4.3 Control Architecture?

Together with the question of consistency and partitioning comes the question of the control architecture. Most current distributed database systems use master/slave architectures which make it easy to implement strong consistency guarantees. In such a scenario, the master coordinates all writes and propagates the decisions to the slaves. Depending on the configuration, either the master is responsible for all reads and writes (e.g., MS SQL Azure uses this model) or some/all of the reads are offloaded to the slaves. The advantage of the master/slave architecture is the simplicity of the design. On the downside, the master is a potential bottleneck in the system. Further, this kind of system reduces the availability because it requires always a connection to the master for writes at all times.

In multi-master architectures, a set of masters share the responsibility by acting on either distinct ranges of the data or assigned individual sets of items. For example, Yahoo PNUTS [6] uses a multi-master architecture in which the mastership for every record can be individually assigned to one of the geographically distributed nodes in the system. Obviously, for such a model multi-record transaction guarantees are harder and more expensive to achieve than in the case of a single master architecture. However, failures only render parts of the systems unavailable for writes.

An extreme form of multi-master architectures is fully distributed control, often using distributed hash tables such as Chord [16] or Pastry [15] for routing request.
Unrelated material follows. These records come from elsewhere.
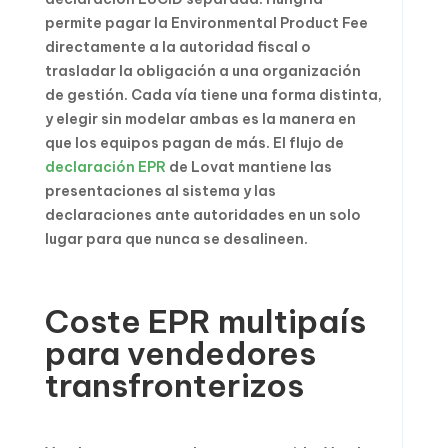
permite pagar la Environmental Product Fee
directamente a la autoridad fiscal o
trasladar la obligación a una organización
de gestión. Cada vía tiene una forma distinta,
y elegir sin modelar ambas es la manera en
que los equipos pagan de más. El flujo de
declaración EPR
de Lovat mantiene las
presentaciones al sistema y las
declaraciones ante autoridades en un solo
lugar para que nunca se desalineen.
Coste EPR multipaís
para vendedores
transfronterizos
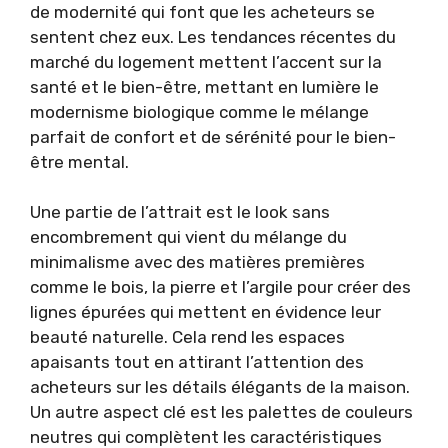
de modernité qui font que les acheteurs se
sentent chez eux. Les tendances récentes du
marché du logement mettent l’accent sur la
santé et le bien-être, mettant en lumière le
modernisme biologique comme le mélange
parfait de confort et de sérénité pour le bien-
être mental.
Une partie de l’attrait est le look sans
encombrement qui vient du mélange du
minimalisme avec des matières premières
comme le bois, la pierre et l’argile pour créer des
lignes épurées qui mettent en évidence leur
beauté naturelle. Cela rend les espaces
apaisants tout en attirant l’attention des
acheteurs sur les détails élégants de la maison.
Un autre aspect clé est les palettes de couleurs
neutres qui complètent les caractéristiques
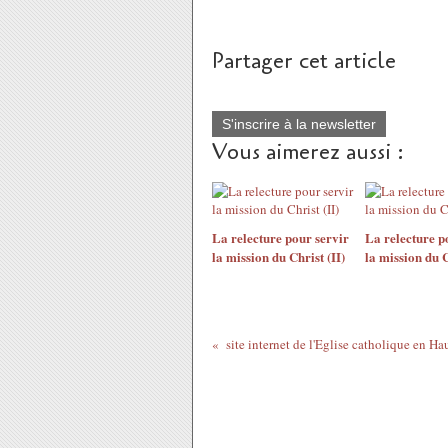
Partager cet article
S'inscrire à la newsletter
Vous aimerez aussi :
La relecture pour servir
La relecture p
la mission du Christ (II)
la mission du C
Here, the ownership of records seamlessly migrates between servers in the case of failures, making the approach well-suited for high availability. However, implementing stronger levels of consistency implies higher overhead in this architecture. Amazon Dynamo [7] is an example for a system using this control architecture.
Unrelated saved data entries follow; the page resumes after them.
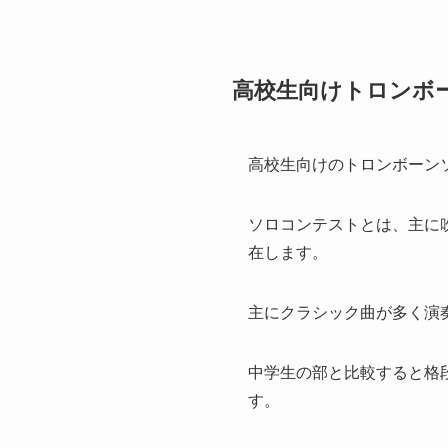
高校生向けトロンボ
高校生向けのトロンボーン
ソロコンテストとは、主に
在します。
主にクラシック曲が多く演
中学生の部と比較すると格
す。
Although, it is possible to cover almost the full spectrum of consistency vs. availability for the different partitioning schemes, some control architectures are more suited than others for certain system requirements.

4.4 Other Open Questions

There are a number of other open questions which have been addressed in the literature and which are relevant for the right design of a cloud infrastructure:

How to store the Data?

As shown in Fig. 2, the storage system is a critical component of the systems stack. There are three open questions evolving around this layer:

What is the right API of the storage system? Traditionally, a storage system (e.g., a disk or a SAN) has a simple put/get interface. Data items are identified by keys (e.g., a URL or a block address) and retrieved in the granularity of blocks (e.g., chunks of 512 bytes). With current hardware trends, it might make sense to implement richer APIs. For instance, it might become economically viable to push down predicates and richer query processing semantics into the storage system. This idea is old and has, for instance, been explored in the context of idisks [9]. Lately, the same idea has been implemented in the context of main-memory databases, e.g., [19].
What is the right data model? Next to the well-known relational model, key-value stores have become increasingly popular. As the name implies, the simplest form is an (un-)ordered set of key/value pairs. Dynamo [7] and Amazon S3^{Footnote 5} are the most prominent examples using this model. A natural extension to this model is to associate more than one value to a key. This model is for example supported by BigTable [5], PNUTS [6] and Amazon SimpleDB.^{Footnote 6} As the biggest remaining difference to the relational model, the key/values are not required to be of the same relation and can be more flexibly defined.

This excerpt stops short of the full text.